Assignment 1 Discussion Page
Online Learning: OL 343 Community Based Adaptation to Climate Change: The Community Focus.
Center for Sustainable Development
Welcome to OL 343 Adapting to Climate Change: The Community Focus. In 341 and 342 you learned how to Develop Community Based Adaptation (CBA) projects designed for sustainability and long-term impact. You concluded the courses with a complete set of documentation both for presentation to a donor and for project management upon launch.
Each one of your projects should have had both traditional development components (or disaster risk reduction components) and CBA components. If your project did not have a CBA component— or if you’re not happy with the CBA component that you have—don’t worry because over the next four weeks we will be re-analyzing our CBA components and redefining them in assignment five. So this will be your opportunity to include a CBA component in your project or to perfect the one that you already have.
In 343 we are going to take your CBA project and really develop it into a professional, showcase project. We’re going to begin with a brief review about climate change concepts and community-based adaptation to climate change.
Over the next eight weeks we will be looking for local evidence of climate change, determining how our project may fit into that, conducting a vulnerability and adaptive capacity survey with our community, and begin clearly putting definition to the local context for our climate change challenges.
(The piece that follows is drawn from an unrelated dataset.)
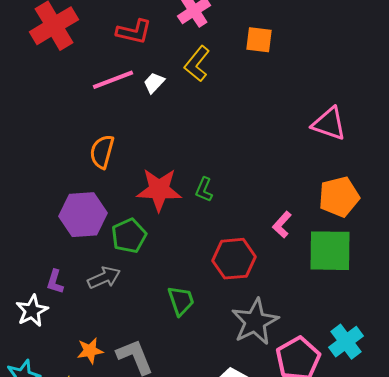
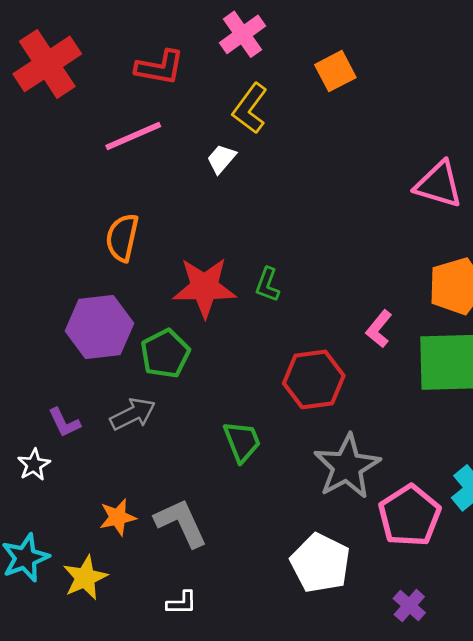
orange square: (259, 40) -> (335, 71), turned -32
white trapezoid: (154, 83) -> (221, 159), moved
purple L-shape: (55, 282) -> (64, 423), turned -40
white star: (32, 311) -> (34, 465), size x0.7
We will refine or modify the activities in our project design– and present a finalized draft to the community for their feedback. We will then begin the steps necessary for launching the project by working with the community to develop a community-based team which in OL 344 will launch the project with us, follow through with the implementation process, and receive the project from us when our job is over.
Assignment 1. Where’s the Evidence about Climate Change?
This week we’re going to learn the concrete steps of how to obtain climate change information, how to interpret it within our local context, and how to determine which are the most prominent CC challenges that our community is facing and may face in the future.
“Bottom-up approaches assess vulnerability and adaptive capacity to current climate variations and future climate trends at the local level. Climate variability is a reality that humans have always been exposed to and have developed different ways of dealing with. Existing coping mechanisms are used as a platform for fostering resilience to future changes. While they can incorporate modeling projections they depend primarily on local knowledge and can more effectively target the poorest and most vulnerable in developing appropriate adaptation responses.” IDS Tearfund: Adapting to Climate Change.
So this week and next week we’re going to be looking for:
1. Proof that there are climate change related challenges that our communities are facing—or that changes are in process which will be creating future challenges.
2. Certainty that the CBA components in our project outline are indeed linked to climate change.
3. Additional CBA challenges which may be important to include in our project outline.
We will be using online literature and databases to collect climate change information for your location, and I would also recommend consulting with a local expert — this could be a government official or specialist at an NGO that has worked with climate change projects. We’re going to be looking for both the trends of climate change and also an overview of potential negative impact. Both the UNDP toolkit and the GTZ manual do an excellent job of describing this process. We will focus most specifically on the GTZ manual for this particular exercise.
Why is it important if our CBA components are linked to climate change?
The same development activity may be used for traditional community development challenges, disaster risk reduction, or adaptation to climate change challenges. For example, reforesting steep hillsides behind our community’s village could be considered a development project in the sense that this may help recharge the villages spring that has dried up, or it could be considered a disaster risk reduction project which could help prevent flooding in the village by reducing runoff.
But if the community’s spring ran dry because of a long-term, climate change linked drought, then the reforesting project may not be the most appropriate solution for solving that specific problem.
And determining the link to CC will help us differentiate between what adaptation challenges we need to deal with immediately – and what long-term plans we need to include in the project for future anticipated challenges caused by climate change.
Also, CBA projects are long-term and may be measured in terms of decades; so we need to know if we’re planning a CBA project whose outputs, outcomes, and impacts need to last for decades– or a community development project that may be a short-term steppingstone for achieving a development goal.
So in this assignment we are going to learn several techniques for obtaining climate change information and interpreting it for our local context, and determining which are the most prominent challenges locally in order to compare this information to the CBA element that we have developed in our course project over the past four months.
The Assignment One Homework will guide you through the process.